Using the energy created by that swelling hate, Klan witches summoned demons Maryse calls “Ku Kluxes.” To most humans, these creatures look like ordinary men. But people that have the “sight” can see the interlopers for what they are: twisted beasts with skulls that “end in a sharp bony point … Every bit of the thing is a pale bone white, down to claws like carved blades of ivory. The only part not white are the eyes … six in all: beads of red on black in rows of threes on either side of that curving head.”
In other words, physical manifestations of the Klans’ robes.
Maryse and her friends aren’t idle observers of this conjuring, though. They hunt the monsters (and run booze on the side). But things are about to go from bad to worse. The Birth of a Nation is set to be released in a few days’ time, and the Klan is planning to capitalize on the new hate the film will induce to summon something even worse than Ku Kluxes.
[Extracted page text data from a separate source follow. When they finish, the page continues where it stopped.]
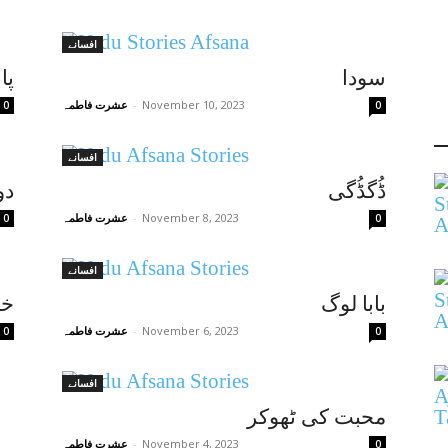
افسانے
سودا
پا
November 10, 2023
-
عشرت فاطمہ
0
0
افسانے
ڈُگڈُگی
دو
November 8, 2023
-
عشرت فاطمہ
0
0
افسانے
بابا لوگ
خب
November 6, 2023
-
عشرت فاطمہ
0
0
افسانے
محبت کی ٹھوکر
November 4, 2023
-
عشرت فاطمہ
0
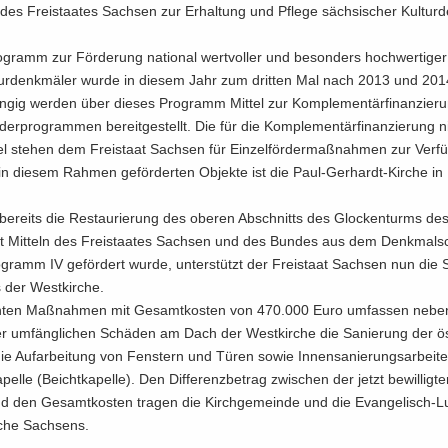
 des Frei­staa­tes Sach­sen zur Er­hal­tung und Pfle­ge säch­si­scher Kul­tur­d
­gramm zur För­de­rung na­tio­nal wert­vol­ler und be­son­ders hoch­wer­ti­ger
tur­denk­mä­ler wurde in die­sem Jahr zum drit­ten Mal nach 2013 und 201
an­gig wer­den über die­ses Pro­gramm Mit­tel zur Kom­ple­men­tär­fi­nan­zie­
­der­pro­gram­men be­reit­ge­stellt. Die für die Kom­ple­men­tär­fi­nan­zie­rung 
­tel ste­hen dem Frei­staat Sach­sen für Ein­zel­för­der­maß­nah­men zur Ver­f
n die­sem Rah­men ge­för­der­ten Ob­jek­te ist die Paul-​Gerhardt-Kirche in 
e­reits die Re­stau­rie­rung des obe­ren Ab­schnitts des Glo­cken­turms des
t Mit­teln des Frei­staa­tes Sach­sen und des Bun­des aus dem Denkmalsc
ramm IV ge­för­dert wurde, un­ter­stützt der Frei­staat Sach­sen nun die S
der West­kir­che.
n­ten Maß­nah­men mit Ge­samt­kos­ten von 470.000 Euro um­fas­sen nebe
r um­fäng­li­chen Schä­den am Dach der West­kir­che die Sa­nie­rung der öst
 die Auf­ar­bei­tung von Fens­tern und Türen sowie In­nen­sa­nie­rungs­ar­bei­t
pel­le (Beicht­ka­pel­le). Den Dif­fe­renz­be­trag zwi­schen der jetzt be­wil­lig­t
 den Ge­samt­kos­ten tra­gen die Kirch­ge­mein­de und die Evangelisch-​L
­che Sach­sens.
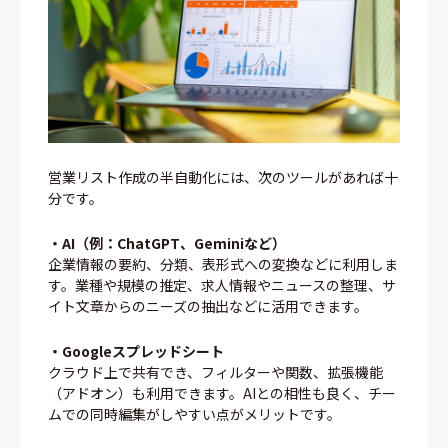
営業リスト作成の半自動化には、次のツールがあれば十
分です。
・AI（例：ChatGPT、Geminiなど）
企業情報の要約、分類、表形式への変換などに利用しま
す。業種や規模の推定、求人情報やニュースの整理、サ
イト文章からのニーズの抽出などに活用できます。
・Googleスプレッドシート
クラウド上で共有でき、フィルターや関数、拡張機能
（アドオン）も利用できます。AIとの相性も良く、チー
ムでの同時編集がしやすい点がメリットです。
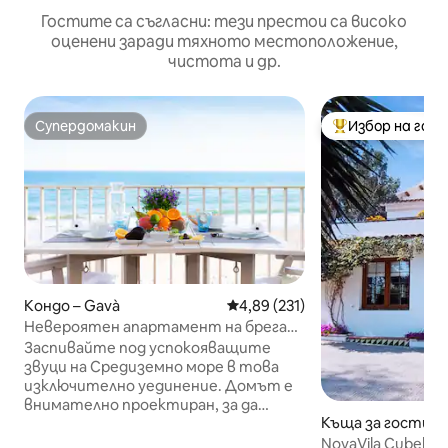
Гостите са съгласни: тези престои са високо
оценени заради тяхното местоположение,
чистота и др.
Супердомакин
Избор на гос
Супердомакин
Най-популярен 
Кондо – Gavà
Средна оценка: 4,89 от 5, 231
4,89 (231)
Невероятен апартамент на брега
на морето, три балкона, изглед към
Заспивайте под успокояващите
морето
звуци на Средиземно море в това
изключително уединение. Домът е
внимателно проектиран, за да
Къща за гости – 
създаде хармония с околния пейзаж
чрез естествени облицовки,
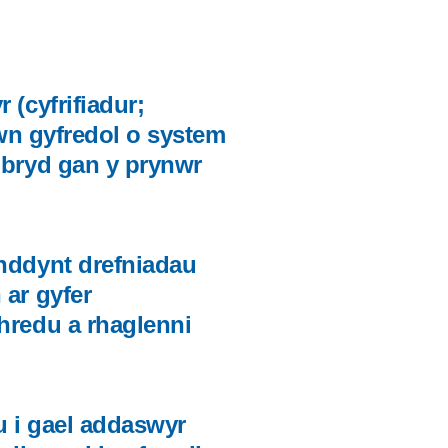
 (cyfrifiadur;
siwn gyfredol o system
 bryd gan y prynwr
anddynt drefniadau
 ar gyfer
hredu a rhaglenni
u i gael addaswyr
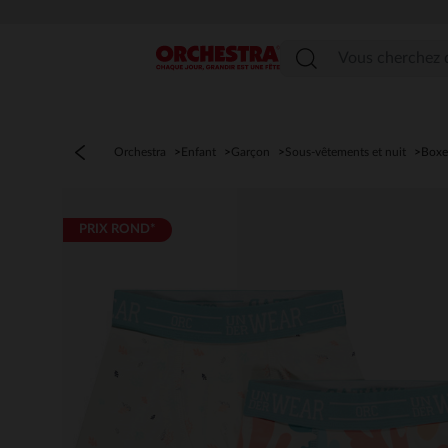
Menu
Orchestra
Enfant
Garçon
Sous-vêtements et nuit
Boxer
PRIX ROND*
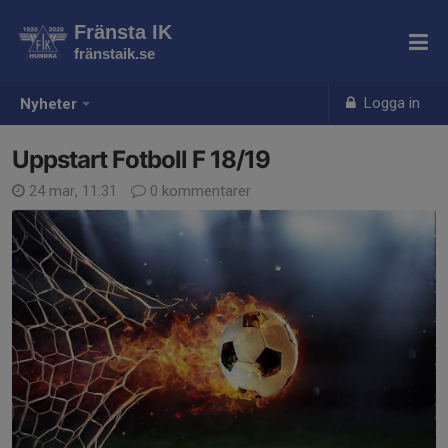
Fränsta IK
fränstaik.se
Logga in
Nyheter
Uppstart Fotboll F 18/19
24 mar, 11:31
0 kommentarer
It’s a wildly original premise. And a disturbing one: Clark’s imagery is often as unsettling as his subject matter. At one point, Maryse watches in horror as the seeming leader of the Ku Kluxes breaks out not into hives, but orifices: “On the exposed parts of his hairy arms, up on his neck, all along his round face. They’re mouths, I realize with a shudder—small mouths with tiny jagged teeth fitted into red gums. All as one they start singing too, joining him in the worst chorus you ever heard. No harmony or rhythm, just a hundred voices crashing together.”
I also appreciated how Clark drew from African American mythology, tapping (as he says in the afterword), “[t]he 1930s ex-slave narratives of the WPA,” “Gullah-Geechee culture,” and “[f]olktales of haints and root magic,” among other influences.
The only thing that truly bothered me was the mirror this holds up to reality. In Ring Shout, evil wizardry fuels the type of racial massacres that befell East St. Louis in 1917 and Tulsa in 1921. (Clark isn’t letting anyone off the hook, however: at one point, the monster of many mouths tells Maryse that he and his ilk didn’t plant the hate that grew into white supremacy. “[W]as always growing inside,” he says. “Just gave it a nudge to help it blossom.”)
But in real life, we don’t have any such excuse. Racism is an entirely human creation.